カセットコンロとガスボンベは、私が特にオススメしているものです。これがあるだけでカップラーメンや味噌汁などのインスタント食品やカレーや牛丼などのレトルト食品を温めることができるので、大変重宝します。「サトウのごはん」も湯せんで食べることができるので、これらを備えておくと、普段の食事に近いものを用意することができるでしょう。非常時に温かいものが食べられるというのは、実は重要で、ストレスを緩和する意味でも、ぜひ用意していただきたいです。
それと、甘いお菓子を非常食とするのもオススメです。子どもだけでなく、大人にとっても甘いものは非常時に重宝するので、普段から買っているお菓子があれば、ちょっと多めに買って備蓄するのもいいと思います。ちなみに、防災用のお菓子として「長期保存用ビスコ」というのも販売されています。
これらの非常食を保管する際は、家のどこにしまっておくと使いやすいか、という考えで保管場所を決めれば問題ありません。避けるべきポイントは、直射日光があたる場所、温度や湿度が高い場所くらいでしょうか。
また、非常食の量についてですが、最近では1週間分用意するべきとお伝えしています。たとえば、東京、大阪、名古屋などの大都市が壊滅的な被害を受けた場合、南海トラフなどの大地震が起こった場合だと、3日間では救援・支援がはじまらない可能性があります。そのため、1週間分の非常食があると安心ですね。
25年間保存可能? 携帯おにぎり!? 進化を遂げた非常食
意外性のある非常食として「サバイバルフーズ」というものがあります。これは中身がフリーズドライになっていて、缶詰の中にシチューを乾燥させたものなどが入っているわけです。一般的には水かお湯で戻して食べるのですが、実はそのままでも食べられます。味の濃いおつまみのようなイメージですかね。
このシリーズはラインナップがいろいろあって、非常食と感じさせないくらい味のクオリティが高いです。お値段は、大缶6個入りセット(60食)で4万円くらいですが、25年間以上の長期保存が可能です。賞味期限切れを気にして買い換える必要がほとんどないので、非常食としては割安かもしれません。
ユニークな非常食としてオススメしたいのが「携帯おにぎり」です。尾西食品のアルファ米シリーズのひとつで、日本人といえば“おにぎり”というイメージから、三角形のパッケージで売られています。お湯を入れて、パッケージの外からギュッと握るだけで、熱々のおにぎりができあがるというものです。ちなみに、水でも戻せます。通販サイトだと1個200円くらいで売られていますね。水で戻したご飯は冷たく食欲が湧かないかもしれませんが、おにぎりであれば冷たくても抵抗なく食べられる、というメリットがあります。

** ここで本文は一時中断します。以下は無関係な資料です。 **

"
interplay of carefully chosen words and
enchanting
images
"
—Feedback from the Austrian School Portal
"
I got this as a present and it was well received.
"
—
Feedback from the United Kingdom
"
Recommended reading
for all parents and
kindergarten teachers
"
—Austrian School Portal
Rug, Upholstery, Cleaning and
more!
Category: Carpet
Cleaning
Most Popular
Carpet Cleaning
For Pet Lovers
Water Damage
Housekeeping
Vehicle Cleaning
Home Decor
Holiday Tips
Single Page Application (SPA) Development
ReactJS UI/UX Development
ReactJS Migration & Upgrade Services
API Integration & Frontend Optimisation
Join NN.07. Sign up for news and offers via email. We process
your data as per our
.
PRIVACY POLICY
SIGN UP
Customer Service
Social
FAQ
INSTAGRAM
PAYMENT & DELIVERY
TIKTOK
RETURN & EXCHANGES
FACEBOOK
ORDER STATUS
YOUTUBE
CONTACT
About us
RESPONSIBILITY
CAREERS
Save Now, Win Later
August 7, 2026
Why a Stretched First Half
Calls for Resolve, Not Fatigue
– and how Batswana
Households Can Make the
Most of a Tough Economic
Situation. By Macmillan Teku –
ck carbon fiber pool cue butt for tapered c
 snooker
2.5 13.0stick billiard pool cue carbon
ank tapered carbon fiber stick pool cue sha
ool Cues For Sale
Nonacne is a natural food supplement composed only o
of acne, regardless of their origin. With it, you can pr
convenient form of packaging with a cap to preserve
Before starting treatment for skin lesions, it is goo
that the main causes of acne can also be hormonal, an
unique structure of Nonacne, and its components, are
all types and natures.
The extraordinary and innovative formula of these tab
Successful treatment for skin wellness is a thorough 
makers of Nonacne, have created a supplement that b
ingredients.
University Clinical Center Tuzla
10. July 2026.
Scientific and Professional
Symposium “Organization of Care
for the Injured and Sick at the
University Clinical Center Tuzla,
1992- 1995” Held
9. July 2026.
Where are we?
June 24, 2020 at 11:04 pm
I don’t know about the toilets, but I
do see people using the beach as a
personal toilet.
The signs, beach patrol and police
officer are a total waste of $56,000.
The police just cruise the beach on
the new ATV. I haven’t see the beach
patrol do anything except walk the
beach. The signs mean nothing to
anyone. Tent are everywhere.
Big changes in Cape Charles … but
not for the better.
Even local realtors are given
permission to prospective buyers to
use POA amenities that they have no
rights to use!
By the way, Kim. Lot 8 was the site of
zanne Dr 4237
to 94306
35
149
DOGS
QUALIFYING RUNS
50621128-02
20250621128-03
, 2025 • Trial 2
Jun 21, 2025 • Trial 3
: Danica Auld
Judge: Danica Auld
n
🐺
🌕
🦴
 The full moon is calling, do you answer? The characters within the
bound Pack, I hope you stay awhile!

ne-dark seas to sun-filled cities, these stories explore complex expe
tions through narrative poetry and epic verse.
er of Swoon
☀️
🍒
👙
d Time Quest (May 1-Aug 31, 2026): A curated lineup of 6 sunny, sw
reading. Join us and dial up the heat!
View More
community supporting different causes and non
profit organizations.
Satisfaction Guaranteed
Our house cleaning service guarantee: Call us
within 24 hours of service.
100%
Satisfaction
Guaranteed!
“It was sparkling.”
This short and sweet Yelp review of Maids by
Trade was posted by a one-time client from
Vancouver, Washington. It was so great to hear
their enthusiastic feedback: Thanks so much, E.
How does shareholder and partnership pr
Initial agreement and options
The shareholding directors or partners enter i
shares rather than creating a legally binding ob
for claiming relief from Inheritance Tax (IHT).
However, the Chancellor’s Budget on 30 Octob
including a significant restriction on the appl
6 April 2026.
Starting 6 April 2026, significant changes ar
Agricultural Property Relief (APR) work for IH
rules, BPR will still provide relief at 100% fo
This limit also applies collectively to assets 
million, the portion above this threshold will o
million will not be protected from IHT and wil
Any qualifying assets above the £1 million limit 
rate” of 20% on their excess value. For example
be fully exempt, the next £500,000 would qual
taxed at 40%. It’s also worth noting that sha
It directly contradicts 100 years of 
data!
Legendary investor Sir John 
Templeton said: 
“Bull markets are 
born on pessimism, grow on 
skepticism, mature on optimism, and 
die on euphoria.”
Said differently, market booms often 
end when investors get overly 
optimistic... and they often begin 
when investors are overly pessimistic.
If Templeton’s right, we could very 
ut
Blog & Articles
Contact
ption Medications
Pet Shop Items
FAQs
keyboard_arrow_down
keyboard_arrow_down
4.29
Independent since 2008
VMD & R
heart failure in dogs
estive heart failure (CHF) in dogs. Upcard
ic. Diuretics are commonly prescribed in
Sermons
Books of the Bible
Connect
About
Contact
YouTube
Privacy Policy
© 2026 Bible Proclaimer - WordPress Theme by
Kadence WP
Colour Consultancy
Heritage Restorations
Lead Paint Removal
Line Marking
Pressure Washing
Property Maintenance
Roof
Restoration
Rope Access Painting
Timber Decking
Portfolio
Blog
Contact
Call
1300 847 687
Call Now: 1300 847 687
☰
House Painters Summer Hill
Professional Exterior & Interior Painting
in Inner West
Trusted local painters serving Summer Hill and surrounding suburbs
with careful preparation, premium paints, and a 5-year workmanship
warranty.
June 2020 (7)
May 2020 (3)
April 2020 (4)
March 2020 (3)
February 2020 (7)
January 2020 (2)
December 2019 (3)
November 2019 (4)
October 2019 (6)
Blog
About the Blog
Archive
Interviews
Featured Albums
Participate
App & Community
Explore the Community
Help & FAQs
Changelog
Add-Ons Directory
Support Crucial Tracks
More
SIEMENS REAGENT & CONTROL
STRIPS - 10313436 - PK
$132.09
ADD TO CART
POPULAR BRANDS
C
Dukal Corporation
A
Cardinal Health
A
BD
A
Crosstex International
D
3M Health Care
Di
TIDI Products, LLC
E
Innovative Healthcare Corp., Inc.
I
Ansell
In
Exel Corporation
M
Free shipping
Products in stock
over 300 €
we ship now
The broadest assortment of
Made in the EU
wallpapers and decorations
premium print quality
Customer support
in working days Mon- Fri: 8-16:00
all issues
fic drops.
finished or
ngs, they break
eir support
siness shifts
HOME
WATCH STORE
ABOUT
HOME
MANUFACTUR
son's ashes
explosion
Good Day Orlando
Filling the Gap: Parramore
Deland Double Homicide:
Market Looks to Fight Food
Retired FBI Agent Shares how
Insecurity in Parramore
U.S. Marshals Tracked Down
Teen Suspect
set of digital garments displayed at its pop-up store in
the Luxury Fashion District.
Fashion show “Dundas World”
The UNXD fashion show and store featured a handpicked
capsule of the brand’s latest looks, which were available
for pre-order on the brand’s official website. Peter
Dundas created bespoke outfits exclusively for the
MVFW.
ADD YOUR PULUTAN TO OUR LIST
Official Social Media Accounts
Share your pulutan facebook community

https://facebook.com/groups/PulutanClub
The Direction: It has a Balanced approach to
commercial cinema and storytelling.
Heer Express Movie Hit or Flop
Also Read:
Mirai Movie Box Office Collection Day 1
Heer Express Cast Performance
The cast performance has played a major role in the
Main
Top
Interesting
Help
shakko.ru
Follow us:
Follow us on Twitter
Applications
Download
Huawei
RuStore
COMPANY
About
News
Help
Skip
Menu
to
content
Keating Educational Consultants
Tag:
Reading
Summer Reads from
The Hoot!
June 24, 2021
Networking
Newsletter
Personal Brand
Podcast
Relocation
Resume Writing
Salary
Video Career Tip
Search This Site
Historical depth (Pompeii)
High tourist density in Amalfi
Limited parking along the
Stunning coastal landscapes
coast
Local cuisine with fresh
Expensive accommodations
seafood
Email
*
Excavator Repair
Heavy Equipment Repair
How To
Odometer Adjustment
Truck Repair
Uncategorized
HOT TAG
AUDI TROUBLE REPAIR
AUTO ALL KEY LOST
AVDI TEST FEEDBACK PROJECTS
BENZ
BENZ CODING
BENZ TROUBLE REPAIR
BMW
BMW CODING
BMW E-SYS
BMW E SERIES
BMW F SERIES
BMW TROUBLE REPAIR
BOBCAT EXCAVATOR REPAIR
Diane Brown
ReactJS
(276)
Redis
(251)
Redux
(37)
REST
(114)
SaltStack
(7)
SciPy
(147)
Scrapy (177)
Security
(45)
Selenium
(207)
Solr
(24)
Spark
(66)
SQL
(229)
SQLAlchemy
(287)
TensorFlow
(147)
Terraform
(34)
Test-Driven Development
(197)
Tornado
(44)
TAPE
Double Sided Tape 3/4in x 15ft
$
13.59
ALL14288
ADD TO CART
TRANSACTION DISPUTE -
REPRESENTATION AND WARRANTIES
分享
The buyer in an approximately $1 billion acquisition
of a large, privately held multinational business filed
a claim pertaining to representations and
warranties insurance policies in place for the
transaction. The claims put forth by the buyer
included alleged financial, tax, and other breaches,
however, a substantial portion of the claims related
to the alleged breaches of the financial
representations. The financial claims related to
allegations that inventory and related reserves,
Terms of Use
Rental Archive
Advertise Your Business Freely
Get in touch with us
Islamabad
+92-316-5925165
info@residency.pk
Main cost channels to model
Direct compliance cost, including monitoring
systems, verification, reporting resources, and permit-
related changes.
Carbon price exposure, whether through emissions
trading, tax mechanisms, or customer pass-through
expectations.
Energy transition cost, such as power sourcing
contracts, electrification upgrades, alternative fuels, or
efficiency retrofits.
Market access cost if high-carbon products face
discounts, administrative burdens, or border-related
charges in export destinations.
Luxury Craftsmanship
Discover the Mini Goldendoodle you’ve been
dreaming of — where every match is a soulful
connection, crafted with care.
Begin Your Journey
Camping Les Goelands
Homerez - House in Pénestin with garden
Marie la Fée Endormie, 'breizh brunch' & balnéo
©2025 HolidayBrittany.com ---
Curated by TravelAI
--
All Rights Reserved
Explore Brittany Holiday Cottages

似たものとしてご紹介したいのが、「飲むおにぎり」。これは、市販されているゼリー飲料と同じような感覚で持ち運びができる“おかゆ”です。ほかにも「レスキューフーズ」というものがありまして、小さい箱の中にご飯とレトルト食品と発熱セットが入っています。火を使わなくても熱々の食事がつくれるので、非常用としてだけでなく、アウトドア用品としてもオススメしています。
普段の生活が備えになる!?「日常備蓄」のやり方
災害に備えるためには、非常食を用意すること以外に「日常備蓄」をすることもオススメしています。
日常備蓄とは、普段ご自宅で食べているもののなかで、賞味期限の長いものやご家族が好きなものを多めに買って、日頃から家の中に食べ物がある状態にすることを言います。お菓子やレトルト食品などを多めに蓄え、なくなる前に補充するだけでOKです。そうすることで、必要以上にお金をかけず、生活のなかで“備蓄”が完了しますし、めんどうな賞味期限管理も楽になります。また、自分たちが好きでないものは、非常時にも食べたくならない、という意味でも日常備蓄は重要ですね。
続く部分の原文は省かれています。